Karahasanlıların Üst Soyu

A) Genel Bilgi

Tarihi kayıt ve belgelerde zikredildiği üzere Karahasanlılar, Oğuzların, iki ana kolundan birini teşkil eden Boz-Oklar (Bozoklar)’ın Yıldız Han oğullarından, Beğdili (Beğ-Dili, Beydili) boyunun Yeni-İl kolu obaları içinde yer almaktadır. Şimdi Karahasanlıların bağlı oldukları bu etnik yapıları yukarıdan aşağıya doğru incelemeye çalışalım.

B) Oğuzlar

Türklerin en büyük boyudur. Türkiye, Azerbaycan, İran, Irak ve Türkmenistan Türkleri bu boydandır. Sonradan Gök Tanrı dinindeki Türklere “Oğuz”, Müslüman olan göçebe Oğuzlara “Türkmen”, yerleşik Türkmenlere “Türk”, büyük şehir kültürü görmüş ve İstanbul adetlerini benimsemiş Türklere ise “Osmanlı” denmiştir. Unutulmaması gereken husus, Oğuz ile Türkmen’in aynı anlamda olduğudur. İkisi de aynı Türk boyunu işaret eden isimlerdir. Türk’ün manası ise çok daha geniş olup, Oğuz-Türkmenlerden olmayan ve Türkçe konuşan bütün kavimleri kapsamaktadır.

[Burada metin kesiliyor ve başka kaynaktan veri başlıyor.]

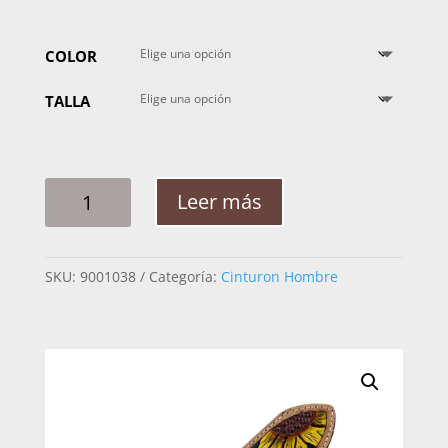
COLOR
TALLA
CINTO
Leer más
HOMBRE
WESTERN
GIR
SKU:
9001038
Categoría:
Cinturon Hombre
GIRASOL
CINCELADO
CANTIDAD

İlk zamanlar Üçok ve Bozok adlarıyla iki ana kola ayrılmış olan Oğuzlar, daha sonraki devirlerde, Dokuz Oğuz, Altı Oğuz, Üç Oğuz adlarında boylara da ayrıldılar. Oğuzlar, yirmi dört boydan meydana gelmişti. Bunlardan on ikisi Bozok, on ikisi Üçok koluna bağlıydı.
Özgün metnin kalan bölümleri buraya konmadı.